July 25, 2013, 10:48 AM — The European Commission should suspend agreements that allow European companies to transfer personal data of European citizens to the U.S., the German Conference of Data Protection Commissioners has urged.
The Commission, meanwhile, is working on an assessment of the agreements that it will present before the end of the year.
Due to the mass surveillance of communications by the U.S. National Security Agency (NSA), U.S. companies can no longer fulfill European requirements for the exchange of personal data, said Germany's Conference of Data Protection Commissioners in a joint letter sent to German chancellor Angela Merkel that was published on Wednesday. The conference consists of the federal data protection commissioner and the data protection commissioners of the German states.

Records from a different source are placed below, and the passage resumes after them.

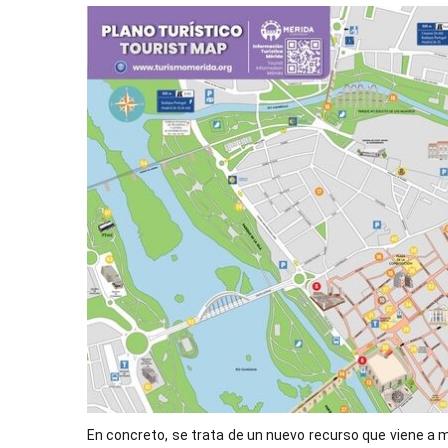
En concreto, se trata de un nuevo recurso que viene a me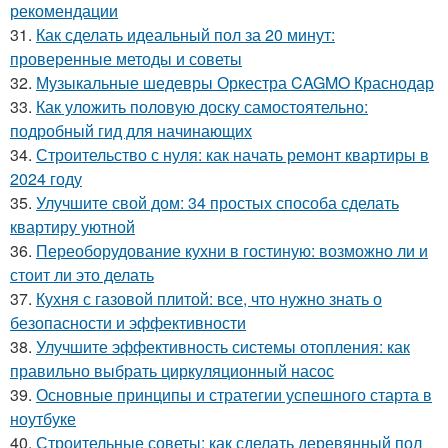
рекомендации
31.
Как сделать идеальный пол за 20 минут:
проверенные методы и советы
32.
Музыкальные шедевры Оркестра CAGMO Краснодар
33.
Как уложить половую доску самостоятельно:
подробный гид для начинающих
34.
Строительство с нуля: как начать ремонт квартиры в
2024 году
35.
Улучшите свой дом: 34 простых способа сделать
квартиру уютной
36.
Переоборудование кухни в гостиную: возможно ли и
стоит ли это делать
37.
Кухня с газовой плитой: все, что нужно знать о
безопасности и эффективности
38.
Улучшите эффективность системы отопления: как
правильно выбрать циркуляционный насос
39.
Основные принципы и стратегии успешного старта в
ноутбуке
40.
Строительные советы: как сделать деревянный пол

The European Commission's data protection directive prohibits the transfer of personal data to non-E.U. countries that do not meet E.U. standards for privacy protection. To allow exchange of personal data with U.S. organizations, the U.S. Department of Commerce and the European Commission developed a "Safe Harbor" framework, allowing E.U. companies to keep exchanging personal information within the bounds of the agreement.
Under the Safe Harbor conditions companies, for example, must show that they prevent penetration of their networks, Imke Sommer, the Bremen Commissioner for Data Protection and Freedom of Information said on Thursday. She added, however, that, "As we know by now there is no safe network, the NSA is watching."
Therefore, the German data protection authorities have asked the Commission to suspend the Safe Harbor agreements and review whether U.S. companies can still comply with them, she said. If the agreements are suspended, that would mean that no European company would be allowed to send personal data to the U.S., Sommer said.
"The Safe Harbor agreement may not be so safe after all," said Viviane Reding, vice president of the European Commission and the commissioner responsible for justice, fundamental rights and citizenship at the informal Justice Council in Vilnius last Friday. "U.S. data protection standards are lower than our European ones. I have informed ministers that the Commission is working on a solid assessment of the Safe Harbor Agreement which we will present before the end of the year."
The European Parliament and European industry have also been asking for a review, and the Commission will take note of the call from data protection and privacy advocates in Germany for an assessment, a Commission official said on Thursday.